GRAPEVINE: A publishing success story

To avoid the frustrations and pitfalls of finding an agent and a publisher, she suggested that today, there’s no shame in writers publishing their own works.

Book 521 (photo credit: Courtesy)
Book 521
(photo credit: Courtesy)
■ JUDGING BY the response that author Anne Kleinberg received to the invitation to attend her first “Pen Polish Publish” workshop to be held in her Caesarea home on May 8, there are a lot of writers who are just itching to get published. Kleinberg, after authoring a couple of cookbooks which were snapped up by publishers, decided that she wanted to write a novel and discovered that publishers were not nearly as enthusiastic about fiction as they were about food.
No slouch, she decided to publish her first novel, Menopause in Manhattan, that she initially sold via Steimatzky at the Jerusalem International Book Fair two years ago. Self-publishing was a trial-and-error experiment which worked in the long run, and Kleinberg happily shared the knowledge she had gained along the way. She encouraged people to write, if they had a mind to do so, and then to get themselves a good editor. To avoid the frustrations and pitfalls of finding an agent and a publisher, she suggested that today, there’s no shame in writers publishing their own works.

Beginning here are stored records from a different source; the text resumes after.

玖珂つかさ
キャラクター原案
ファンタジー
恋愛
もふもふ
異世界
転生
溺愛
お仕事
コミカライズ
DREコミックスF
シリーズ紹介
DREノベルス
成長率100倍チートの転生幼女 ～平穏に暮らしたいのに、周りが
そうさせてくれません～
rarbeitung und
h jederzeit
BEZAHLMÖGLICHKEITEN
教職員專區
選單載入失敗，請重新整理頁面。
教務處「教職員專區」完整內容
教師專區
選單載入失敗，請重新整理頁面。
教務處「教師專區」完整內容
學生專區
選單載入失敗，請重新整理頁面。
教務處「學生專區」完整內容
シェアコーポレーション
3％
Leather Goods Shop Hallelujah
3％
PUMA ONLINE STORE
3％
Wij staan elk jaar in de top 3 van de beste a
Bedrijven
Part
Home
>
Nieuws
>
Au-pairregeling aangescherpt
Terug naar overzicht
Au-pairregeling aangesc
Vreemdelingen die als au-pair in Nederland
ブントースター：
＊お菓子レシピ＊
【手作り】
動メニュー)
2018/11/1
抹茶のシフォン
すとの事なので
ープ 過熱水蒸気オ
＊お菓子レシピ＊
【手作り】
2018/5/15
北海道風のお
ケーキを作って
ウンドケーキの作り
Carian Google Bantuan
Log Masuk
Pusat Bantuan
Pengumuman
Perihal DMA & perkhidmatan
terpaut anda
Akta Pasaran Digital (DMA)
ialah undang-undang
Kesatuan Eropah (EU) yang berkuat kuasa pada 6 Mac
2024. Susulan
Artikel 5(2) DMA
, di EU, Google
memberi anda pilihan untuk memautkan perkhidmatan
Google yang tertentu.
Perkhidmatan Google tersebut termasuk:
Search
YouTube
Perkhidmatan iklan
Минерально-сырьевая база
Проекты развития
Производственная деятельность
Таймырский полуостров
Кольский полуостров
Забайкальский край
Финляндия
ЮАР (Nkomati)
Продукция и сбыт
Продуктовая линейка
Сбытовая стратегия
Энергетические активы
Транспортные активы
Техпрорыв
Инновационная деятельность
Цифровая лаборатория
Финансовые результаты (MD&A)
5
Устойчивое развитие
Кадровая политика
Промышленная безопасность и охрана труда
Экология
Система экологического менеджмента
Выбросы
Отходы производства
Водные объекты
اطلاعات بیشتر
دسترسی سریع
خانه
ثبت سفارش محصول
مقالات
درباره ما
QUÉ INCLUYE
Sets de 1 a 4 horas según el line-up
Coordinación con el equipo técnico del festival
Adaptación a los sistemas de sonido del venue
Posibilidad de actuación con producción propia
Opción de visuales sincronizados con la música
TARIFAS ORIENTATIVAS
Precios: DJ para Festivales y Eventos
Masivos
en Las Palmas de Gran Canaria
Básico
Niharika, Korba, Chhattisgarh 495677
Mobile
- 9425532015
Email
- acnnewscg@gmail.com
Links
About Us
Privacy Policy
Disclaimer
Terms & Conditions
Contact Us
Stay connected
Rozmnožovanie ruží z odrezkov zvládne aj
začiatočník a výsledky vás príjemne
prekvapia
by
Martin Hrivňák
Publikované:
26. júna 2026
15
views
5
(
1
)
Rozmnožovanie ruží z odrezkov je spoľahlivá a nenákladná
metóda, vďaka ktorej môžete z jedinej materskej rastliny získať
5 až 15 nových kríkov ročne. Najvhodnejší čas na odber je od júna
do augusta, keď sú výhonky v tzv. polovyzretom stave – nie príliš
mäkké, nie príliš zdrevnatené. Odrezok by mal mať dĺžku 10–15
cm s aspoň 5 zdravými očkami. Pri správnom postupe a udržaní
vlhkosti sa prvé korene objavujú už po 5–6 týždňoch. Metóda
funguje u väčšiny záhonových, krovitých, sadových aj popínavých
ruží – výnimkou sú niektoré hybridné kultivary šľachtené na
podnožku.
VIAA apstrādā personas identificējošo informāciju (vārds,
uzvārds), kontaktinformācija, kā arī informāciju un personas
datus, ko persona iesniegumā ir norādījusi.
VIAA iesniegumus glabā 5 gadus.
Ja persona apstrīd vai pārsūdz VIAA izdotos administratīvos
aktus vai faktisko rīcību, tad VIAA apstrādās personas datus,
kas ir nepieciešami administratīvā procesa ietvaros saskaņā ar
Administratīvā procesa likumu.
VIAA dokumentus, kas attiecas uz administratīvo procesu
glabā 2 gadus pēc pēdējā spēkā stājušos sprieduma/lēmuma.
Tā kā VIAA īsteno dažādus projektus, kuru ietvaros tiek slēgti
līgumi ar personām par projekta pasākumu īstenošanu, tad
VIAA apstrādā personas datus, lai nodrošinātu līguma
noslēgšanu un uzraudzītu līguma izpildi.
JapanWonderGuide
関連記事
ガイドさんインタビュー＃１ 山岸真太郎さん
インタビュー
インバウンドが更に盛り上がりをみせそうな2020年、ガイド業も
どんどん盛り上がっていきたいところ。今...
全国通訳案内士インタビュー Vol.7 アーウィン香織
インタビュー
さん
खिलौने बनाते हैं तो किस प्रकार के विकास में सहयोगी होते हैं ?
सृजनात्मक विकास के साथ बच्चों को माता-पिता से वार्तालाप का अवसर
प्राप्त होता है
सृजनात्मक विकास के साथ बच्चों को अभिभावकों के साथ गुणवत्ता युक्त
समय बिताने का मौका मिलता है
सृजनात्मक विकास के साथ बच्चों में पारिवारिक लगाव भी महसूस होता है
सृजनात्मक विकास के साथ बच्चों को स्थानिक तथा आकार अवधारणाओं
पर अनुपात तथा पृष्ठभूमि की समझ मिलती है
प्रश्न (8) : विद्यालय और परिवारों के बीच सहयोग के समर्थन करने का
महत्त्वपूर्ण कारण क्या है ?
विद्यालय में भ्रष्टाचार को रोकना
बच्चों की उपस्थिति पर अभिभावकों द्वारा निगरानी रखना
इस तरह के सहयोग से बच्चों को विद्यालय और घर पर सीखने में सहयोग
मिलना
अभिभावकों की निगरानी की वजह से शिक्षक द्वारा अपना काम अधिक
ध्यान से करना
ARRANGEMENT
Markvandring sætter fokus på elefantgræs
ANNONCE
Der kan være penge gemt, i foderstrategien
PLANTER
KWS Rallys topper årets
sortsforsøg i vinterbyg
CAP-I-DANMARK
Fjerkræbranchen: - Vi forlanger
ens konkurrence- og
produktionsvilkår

At this year’s Jerusalem International Book Fair, she was asked by Shelley Goldman, who co-founded Ang-Lit. Press, to participate in a fair event in which some of the writers of Ang-Lit.’s most recent anthology of short stories, Love in Israel, would read from their works, after which Kleinberg would share her self-publishing story. Kleinberg is as brash New York as they come, but with a great sense of humor. She had everyone present hanging on her every word. Later, she was inundated with questions and requests and concluded that the best way to handle all of them was to host a workshop. She put the details on Facebook on March 10. Within three weeks, she was fully booked, even though the workshop – which includes lunch and meetings with experts – is relatively expensive. The urge to be published and to find out how to do it is obviously more important than the money.
■ PEACE ACTIVIST Robi Damelin, a South African-born Tel Avivian whose 28-year-old son, David, was killed by a Palestinian sniper in 2002 while on IDF reserve duty, wrote a letter to the sniper’s family, saying that all her life, both in South Africa and Israel, she had worked for causes of coexistence. Her son had also been part of the peace movement. After David was killed, his mother started looking for ways to prevent other families – both Israeli and Palestinian – from suffering a similar loss. She became highly involved with the Bereaved Families Forum of Israelis and Palestinians who have lost loved ones as a result of the ongoing strife between the two groups.
She has also traveled the world, often in the company of Palestinians, to convey her message of peace. Eventually, within the framework of her travels, she returned to her native South Africa to study firsthand if the means that resolved the conflict there could be equally effective in Israel. A documentary of her odyssey, directed by Erez and Miri Laufer, won the first “Grand Prix” prize at the Human Rights Film Festival in Paris two months ago. The film, which has been screened at several other film festivals since it was released last year, has received numerous positive reviews, even as it aroused conflicting emotions. It will have three screenings this month in the United States, and one in Kingston, Jamaica, on April 27, where it will be included in the Africa World Documentary Film Festival.
■ THE ASHDOD Municipality has acceded to a request by the International Raoul Wallenberg Foundation to name a street in memory of Angelo Giuseppe Roncalli, who while serving as papal nuncio in France, worked in tandem with the Jewish underground, and thereby succeeded in saving untold numbers of Jews from certain death. Before being sent to France, he was the Apostolic delegate to Turkey, and assisted Jewish refugees arriving in Istanbul in making their way to Palestine. He also intervened on behalf of a group of Slovakian Jewish children, who as a result were able to leave Slovakia. By interceding with people in high places, he was able to get Bulgarian and Romanian Jews out of their native countries. He also provided baptismal certificates for Hungarian Jews, thereby saving their lives.
Roncalli later became pope John XXIII. Baruch Tenenbaum, the founder of the Raoul Wallenberg Foundation, proposed as far back as 2008 that Roncalli receive recognition as Righteous Among the Nations. The Ashdod Municipality is doing the next best thing by naming a street after him.